Considérant, EN DROIT, que la voie du recours est ouverte contre les décisions relatives aux sûretés (art. 103 CPC);

Que la cognition de la Cour est limitée à la constatation manifestement inexacte des faits et à la violation du droit (art. 320 CPC);

Que selon l'art. 325 al. 2 CPC, l'instance de recours peut suspendre le caractère exécutoire de la décision attaquée, le recours ne déployant dans la règle (art. 325
al. 1 CPC) aucun effet suspensif;

Qu'à cet égard, l'instance de recours jouit d'un large pouvoir d'appréciation (Jeandin, in CPC, Code de procédure civile commenté, Bohnet/Haldy/Jeandin/Schweizer/Tappy [éd.], 2011, n. 6 ad art. 325);

Que selon les principes généraux applicables en matière d'effet suspensif, le juge procèdera à une pesée des intérêts en présence et se demandera en particulier si sa décision est de nature à provoquer une situation irréversible;

Qu'il prendra également en considération les chances de succès du recours (ATF 115 Ib 157 consid. 2; arrêt du Tribunal fédéral 4A_30/2010 du 25 mars 2010 consid. 2.3);

Que la doctrine considère qu'il n'y a, en général, pas lieu d'accorder l'effet suspensif au recours prévu par l'art. 103 CPC, mais que l'octroi de l'effet suspensif peut se justifier lorsque le recours, dirigé contre une décision concernant les sûretés, est formé par celui qui doit s'en acquitter et pour autant que le recours ne soit pas d'emblée voué à l'échec (Sterchi, Berner Kommentar, ZPO, n. 4 ad art. 103);

Qu'en l'espèce, le recourant fait valoir que les conditions au versement de sûretés sur la base de l'art. 99 al. 1 let. c CPC ne sont pas réunies, dans la mesure où il excipe de compensation partielle entre sa propre dette de dépens de 500 fr. et la créance de 200'000 fr., plus intérêts moratoires, qu'il fait valoir dans le cadre de la présente procédure;

Que le recours n'apparaît pas d'emblée voué à l'échec;

Que d'un autre côté, l'intimé ne risque pas de subir un préjudice si la fourniture des sûretés est suspendue jusqu'à droit jugé sur le recours;

Que compte tenu du large pouvoir d'appréciation dont jouit la Cour, la requête d'effet suspensif sera admise;

Qu'il sera statué sur les frais et dépens de l'incident avec la décision au fond (art. 104
al. 3 CPC);

Que la présente décision, de nature incidente, est susceptible d'un recours en matière civile au Tribunal fédéral, dans les limites de l'art. 93 LTF (ATF 137 III 475 consid. 1; arrêt du Tribunal fédéral 4D_26/2011 consid. 2 et 3) et de l'art. 98 LTF (art. 98 LTF; ATF 137 III 475 consid. 2; arrêt du Tribunal fédéral 2C_8/2011 du 3 mars 2011 consid. 3.1).

* * * * * *


PAR CES MOTIFS,
Le Président ad interim de la Chambre civile :

Statuant sur suspension de l'exécution :

Admet la requête de A______ tendant à la suspension de l'effet exécutoire attaché à l'ordonnance OTPI/48/2018 rendue le 22 janvier 2018 par le Tribunal de première instance dans la cause C/23211/2016-8.

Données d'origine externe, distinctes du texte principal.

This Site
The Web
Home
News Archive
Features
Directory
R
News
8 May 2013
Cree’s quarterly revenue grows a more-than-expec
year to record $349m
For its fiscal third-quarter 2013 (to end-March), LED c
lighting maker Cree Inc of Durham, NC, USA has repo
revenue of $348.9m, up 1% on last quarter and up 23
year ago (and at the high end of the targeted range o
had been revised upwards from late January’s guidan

Dit qu'il sera statué sur les frais de l'incident avec la décision sur le fond.

Siégeant :

Monsieur Ivo BUETTI, président ad interim; Madame Camille LESTEVEN, greffière.

Le président ad interim :

Ivo BUETTI

 

La greffière :

Camille LESTEVEN

 

 

 

 

 

Indication des voies de recours :

Conformément aux art. 72 ss de la loi fédérale sur le Tribunal fédéral du 17 juin 2005 (LTF; RS 173.110), le présent arrêt peut être porté dans les trente jours qui suivent sa notification avec expédition complète (art. 100 al. 1 LTF) par devant le Tribunal fédéral par la voie du recours en matière civile, dans les limites des art. 93 et 98 LTF.

Le recours doit être adressé au Tribunal fédéral, 1000 Lausanne 14.